L’actualité est assombrie par le scandale médiatisé qui est lié au saccage de l’innocence : vaste charnier démoniaque qui touche de larges pans de la société. Mais il prend un tour paroxystique quand il touche aussi la Sainte Église : un tel discrédit sur le lieu de la confiance et de la paix des cœurs met nos âmes en péril.
Ce qui s’est passé à Lyon menace tous les évêques, a prévenu le cardinal Barbarin. Dans son livre Dieu ou rien (chap. VIII, Le Mystère d’iniquité, p. 311-319), le cardinal Sarah va droit au but en débusquant là le diable qui hait tout autant le célibat du prêtre et l’innocence de l’enfant : blesser à la fois l’un et l’autre, c’est « lui tout craché ». De retour de Terre Sainte (27 mai 2014), le Saint-Père assimilait à des messes noires les célébrations de prêtres ayant commis de tels actes pervers, après avoir « mûrement réfléchi à l’ampleur d’une telle comparaison » au dire du cardinal guinéen (op. cit., p. 314). L’évêque de Montauban analyse avec autant de réalisme ce que subit actuellement le clergé de France : « Nous sommes plongés dans un monde pornographique et personne n’en sort indemne. Quand l’Église dénonce ce danger, elle est moquée et stigmatisée. (…) Abuser d’enfants, de jeunes, de personnes faibles (…) abîme à jamais une créature de Dieu, innocente et confiante dans le prêtre qui représente beaucoup. Or, la circonstance aggravante est là : utiliser son autorité pour parvenir à des fins ignobles. » L’évêque dit alors bien comprendre « les réactions de l’opinion publique scandalisée quand surviennent de telles affaires », mais en même temps la société continue de faire l’éloge de toutes les dépravations (cf. Mgr Ginoux, Lettre à ses prêtres, Mardi saint 2016). Voilà le dilemme, voilà la contradiction : on sème le vent, et on s’étonne avec effroi de récolter la tempête. Le prêtre lyonnais incriminé a été ordonné quand « on interdisait d’interdire ».
Un don à préserver
La pureté morale du clergé est un don spirituel à solliciter, don nécessaire à l’Église pour qu’elle parle de Dieu et le donne aux âmes. L’Église prolonge alors la virginité féconde de Marie. Mais sans ce don, elle est stérile et n’a plus rien à dire aux hommes. La crise des vocations n’est-elle pas l’indice de ce démon caché dans les mœurs dépravées des consacrés ? Mais le voilà dévoilé : j’y vois un fruit de cette Année de la Miséricorde chassant sans pitié les misères occultées jusqu’ici, mais à quel prix ?
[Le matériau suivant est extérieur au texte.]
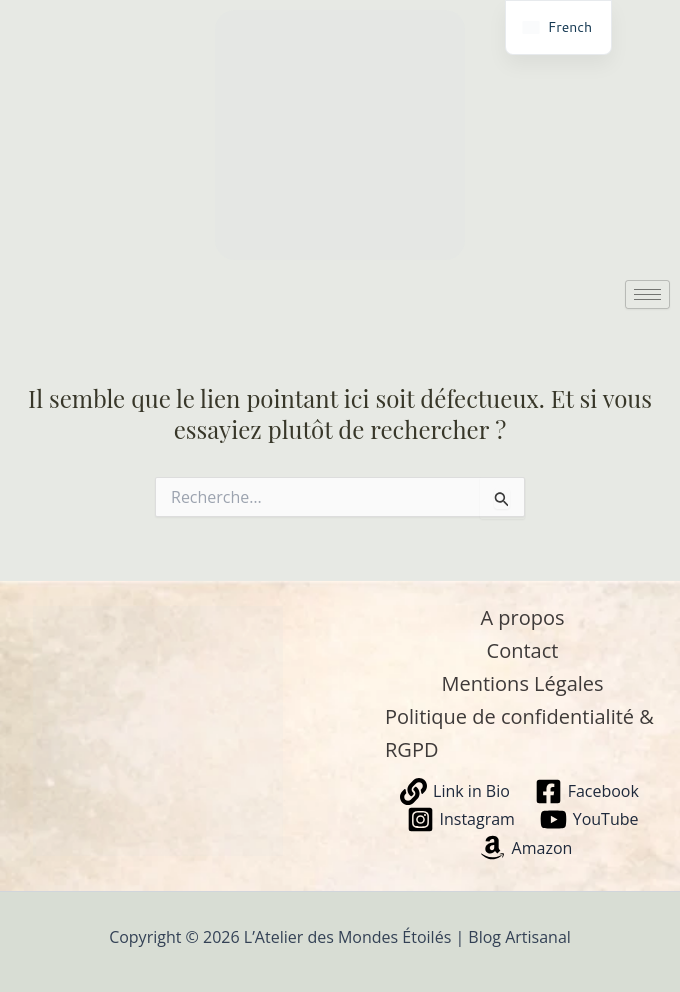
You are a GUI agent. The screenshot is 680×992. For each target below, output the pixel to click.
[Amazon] (525, 847)
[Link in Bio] (455, 791)
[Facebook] (586, 791)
Mais, grâce à Dieu, l’énergie baptismale parvient toujours à réparer ce qui est flétri. Des victimes sortent de leur mutisme de damnés, de déportés d’un nouveau Dachau. La foi peut et doit fleurir chez ces âmes « à la Job », avec une belle vocation, celle de hâter la pureté de l’Église, en intercédant elles-mêmes pour leurs bourreaux ; et ce n’est pas là parole en l’air ! En ce sens d’ailleurs, plusieurs évêques parlent désormais de faire dire des messes de réparation, de vivre nos liturgies en esprit de réparation (Mgr Rey-Toulon, Mgr Blaquart-Orléans devant la CEF), comme une sorte d’exorcisme faisant sortir le mal caché pour purifier et faire désirer la vie divine.
On multiplie les commissions d’experts sur ces questions douloureuses, et il faut sans doute le faire. « Mais aujourd’hui, écrit le Saint-Père dans Amoris laetitia, malgré notre sensibilité en apparence évoluée, et toutes nos analyses psychologiques raffinées, je me demande si nous ne demeurons pas aussi anesthésiés par rapport aux blessures de l’âme des enfants. Sentons-nous le poids de la montagne qui (les) écrase ? » (cf. n. 246). Ici, ces enfants ne peuvent dénoncer l’injustice, au mieux, que comme adultes, avec des blessures d’autant plus vives qu’elles ne furent jamais soignées. En ce sens l’actualité lyonnaise fait œuvre prophétique, nous réveillant de cette « anesthésie ». Foi éprouvée, foi admirable surtout en la sainteté de l’Église par ceux qui ne supportent pas et pointent du doigt les défaillances de ses ministres. Pour être féconde, leur force doit venir en fin de compte de l’Innocent bafoué qui, par sa mort, a dissous à la racine le vice et tout péché. L’innocence saccagée a alors vocation de vivre au cœur de la Rédemption par le pardon intelligent que seule cette foi peut lui donner. Confions cette innocence-là à l’Immaculée Mère de Dieu qui écrase la tête du Mauvais.